To investigate gene-environment interactions based on large sampl

To investigate gene-environment interactions based on large samples,24

this study consisted of 1156 HCC cases (including 635 previously studied subjects7, 25) and 1402 control individuals (including 712 previously studied subjects7, 25). All cases and controls were recruited from affiliated hospitals of the two main medical colleges in southwestern Guangxi (Guangxi Medical University and Youjiang Medical College for Nationalities) from January 2005 to November 2009. All cases and controls were residents of the Guangxi Zhuang Autonomous Region from AFB1 exposure areas and accepted enrollment in this study. The cases included in this study, representing a significant proportion (>90%) X-396 ic50 of HCC patients in the Guangxi population, were identified by histopathological diagnosis

in 100% of the HCC cases. During the same period, controls without any evidence of liver disease were randomly selected from a pool of healthy volunteers who visited the general health check-up centers of the same hospitals for their routinely scheduled physical examinations supported by local governments. To control the effects of confounders that were likely risk factors for Guangxi HCC patients, cases were individually matched (1:1 or 1:2) to controls with respect to age (±5 years), ethnicity (Han or minority), hepatitis B virus (HBV) infection status, and hepatitis C virus (HCV) infection status.
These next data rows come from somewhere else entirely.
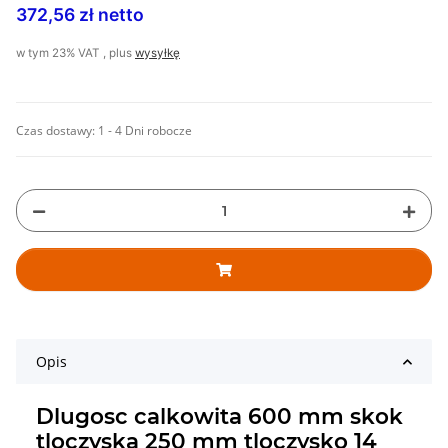
372,56 zł netto
w tym 23% VAT , plus
wysyłkę
Czas dostawy:
1 - 4 Dni robocze
Opis
Dlugosc calkowita 600 mm skok
tloczyska 250 mm tloczysko 14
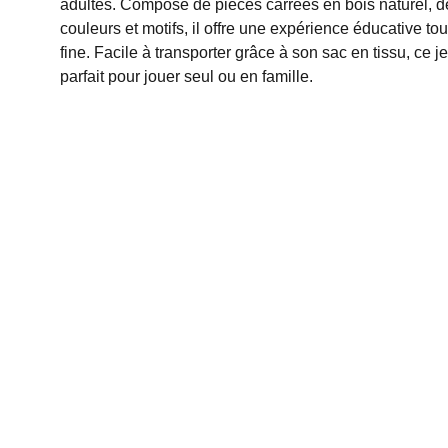
adultes. Composé de pièces carrées en bois naturel, d
couleurs et motifs, il offre une expérience éducative tout
fine. Facile à transporter grâce à son sac en tissu, ce 
parfait pour jouer seul ou en famille.
Création artisanale de luminaires et objets 
uniques.
© 2025. All rights reserved.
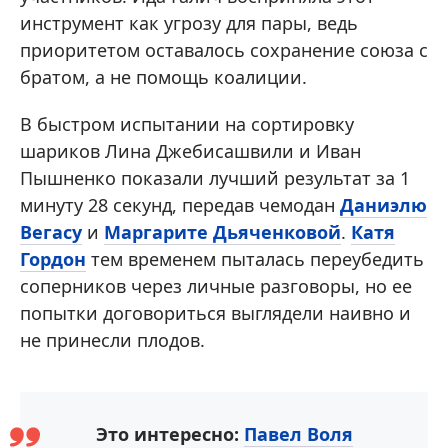
инструмент как угрозу для пары, ведь
приоритетом оставалось сохранение союза с
братом, а не помощь коалиции.
В быстром испытании на сортировку
шариков Лина Джебисашвили и Иван
Пышненко показали лучший результат за 1
минуту 28 секунд, передав чемодан
Даниэлю
Вегасу
и
Маргарите Дьяченковой
.
Катя
Гордон
тем временем пыталась переубедить
соперников через личные разговоры, но ее
попытки договориться выглядели наивно и
не принесли плодов.
Это интересно:
Павел Воля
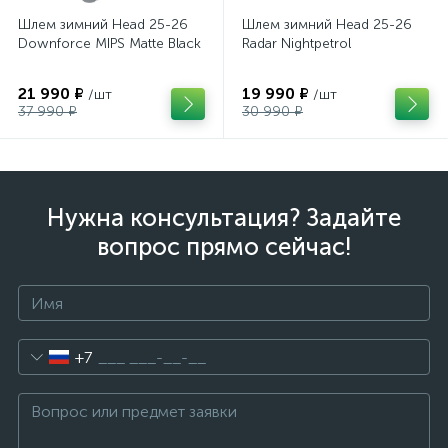
Шлем зимний Head 25-26
Шлем зимний Head 25-26
Downforce MIPS Matte Black
Radar Nightpetrol
21 990 ₽
19 990 ₽
/шт
/шт
37 990 ₽
30 990 ₽
Нужна консультация? Задайте
вопрос прямо сейчас!
+7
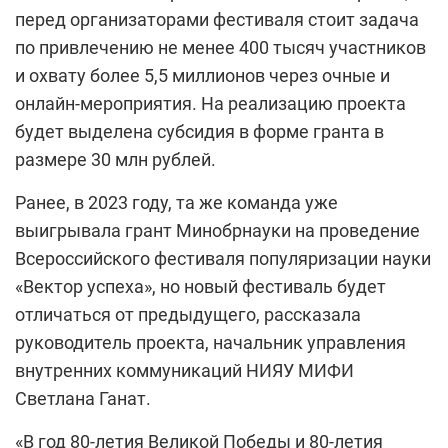
перед организаторами фестиваля стоит задача
по привлечению не менее 400 тысяч участников
и охвату более 5,5 миллионов через очные и
онлайн-мероприятия. На реализацию проекта
будет выделена субсидия в форме гранта в
размере 30 млн рублей.
Ранее, в 2023 году, та же команда уже
выигрывала грант Минобрнауки на проведение
Всероссийского фестиваля популяризации науки
«Вектор успеха», но новый фестиваль будет
отличаться от предыдущего, рассказала
руководитель проекта, начальник управления
внутренних коммуникаций НИЯУ МИФИ
Светлана Ганат.
«В год 80-летия Великой Победы и 80-летия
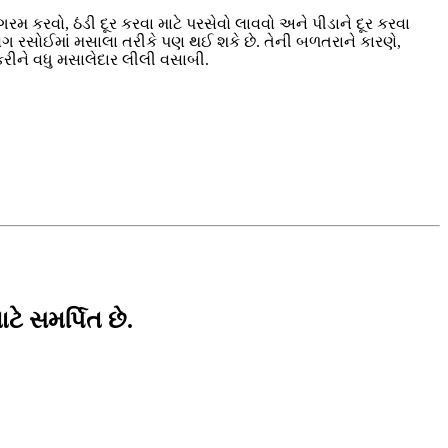
ગરમ કરવો, ઠંડી દૂર કરવા માટે પરસેવો લાવવો અને પીડાને દૂર કરવા
યોગ રસોઈમાં મસાલા તરીકે પણ થઈ શકે છે. તેની બળતરાને કારણે,
રીને વધુ મસાલેદાર લીલી વસાબી.
ટે સમર્પિત છે.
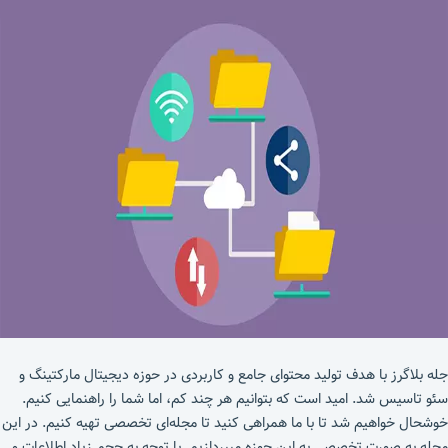
جله بلاگرز با هدف تولید محتوای جامع و کاربردی در حوزه دیجیتال مارکتینگ و
سئو تاسیس شد. امید است که بتوانیم هر چند کم، اما شما را راهنمایی کنیم.
خوشحال خواهیم شد تا با ما همراهی کنید تا مجله‌ای تخصصی تهیه کنیم. در این
مجله به صورت تخصصی به این حوزه میپردازیم. با توجه به حجم زیاد اطلاعات و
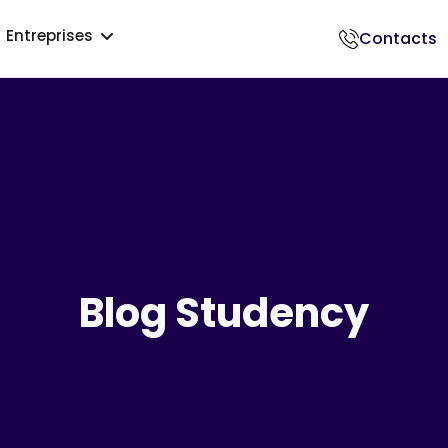
Entreprises
Contacts
018500017
Blog Studency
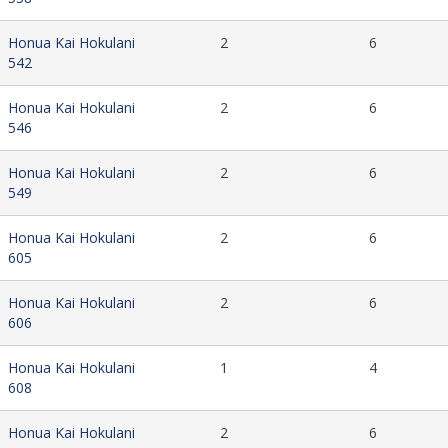
Honua Kai Hokulani
2
6
542
Honua Kai Hokulani
2
6
546
Honua Kai Hokulani
2
6
549
Honua Kai Hokulani
2
6
605
Honua Kai Hokulani
2
6
606
Honua Kai Hokulani
1
4
608
Honua Kai Hokulani
2
6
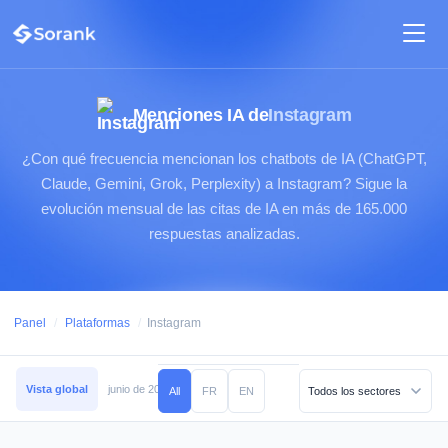
Menciones IA de
Instagram
¿Con qué frecuencia mencionan los chatbots de IA (ChatGPT,
Claude, Gemini, Grok, Perplexity) a Instagram? Sigue la
evolución mensual de las citas de IA en más de 165.000
respuestas analizadas.
Panel
/
Plataformas
/
Instagram
Vista global
junio de 2026
mayo de 2026
abril de 2026
marzo de 2026
All
FR
EN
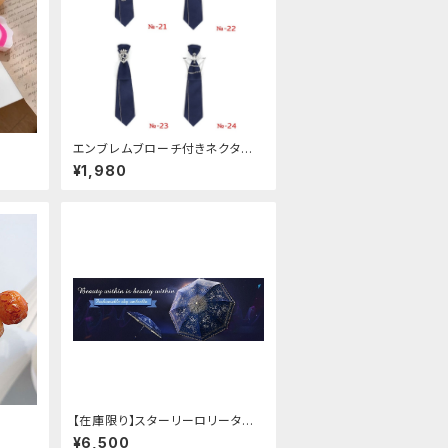
エンブレムブローチ付きネクタイ
(ネイビー)
¥1,980
【在庫限り】スターリーロリータア
ンブレラ
¥6,500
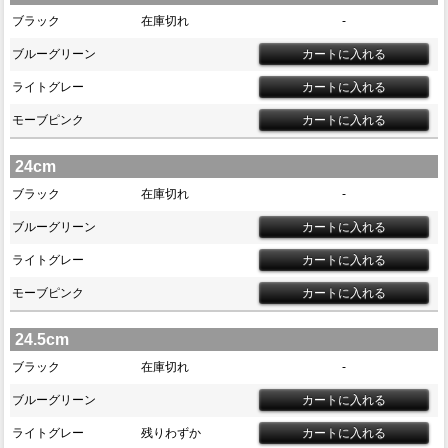
ブラック
在庫切れ
-
ブルーグリーン
ライトグレー
モーブピンク
24cm
ブラック
在庫切れ
-
ブルーグリーン
ライトグレー
モーブピンク
24.5cm
ブラック
在庫切れ
-
ブルーグリーン
ライトグレー
残りわずか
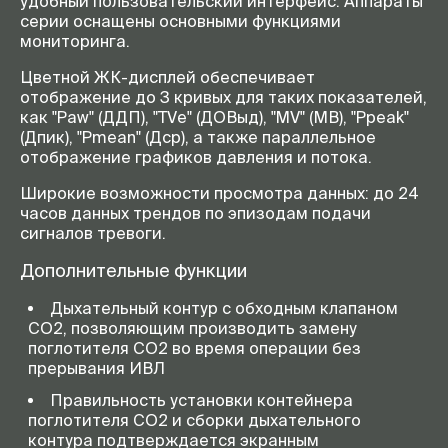
удобный пользовательский интерфейс. Аппараты
серии оснащены основными функциями
мониторинга.
Цветной ЖК-дисплей обеспечивает
отображение до 3 кривых для таких показателей,
как "Paw" (ДДП), "TVe" (ДОВыд), "MV" (МВ), "Ppeak"
(Дпик), "Pmean" (Дср), а также параллельное
отображение графиков давления и потока.
Широкие возможности просмотра данных: до 24
часов данных трендов по эпизодам подачи
сигналов тревоги.
Дополнительные функции
Дыхательный контур с обходным клапаном
CO2, позволяющим производить замену
поглотителя CO2 во время операции без
прерывания ИВЛ
Правильность установки контейнера
поглотителя CO2 и сборки дыхательного
контура подтверждается экранным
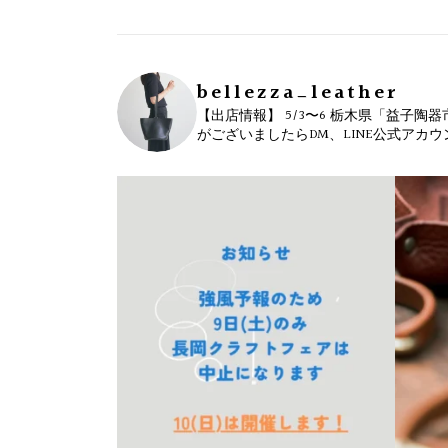
bellezza_leather
【出店情報】
5/3〜6 栃木県「益子陶器
がございましたらDM、LINE公式アカ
Every potential control was first surveyed with a short questionnaire to elicit willingness to participate in the study and Selleck LY2606368 to provide preliminary demographic data for matching. With written, informed consent, the characteristic information for each subject, including age, gender, ethnicity, HBV infection status, and HCV L-NAME HCl infection status, was gathered with a standard interviewer-administered questionnaire and/or from medical records by a Youjiang Cancer Institution staff member; at the same time, 4 mL of

peripheral blood was obtained for the extraction of genomic DNA. Additionally, we collected clinical pathological data (including the cirrhosis status, tumor size, and tumor stage) from case medical records for 834 HCC patients receiving the same surgical resection treatment for the evaluation of the severity of liver disease and surgically removed samples for the analysis of XPC expression levels. Liver cirrhosis was diagnosed by pathological examination, and the tumor stages were confirmed according to the TNM system. Those who were hepatitis B surface antigen (HBsAg)–positive and anti-HCV–positive in their peripheral serum were defined as HBV-infected and HCV-infected. One hundred percent of those asked to take part in this study who did enroll agreed to participate in the investigative study.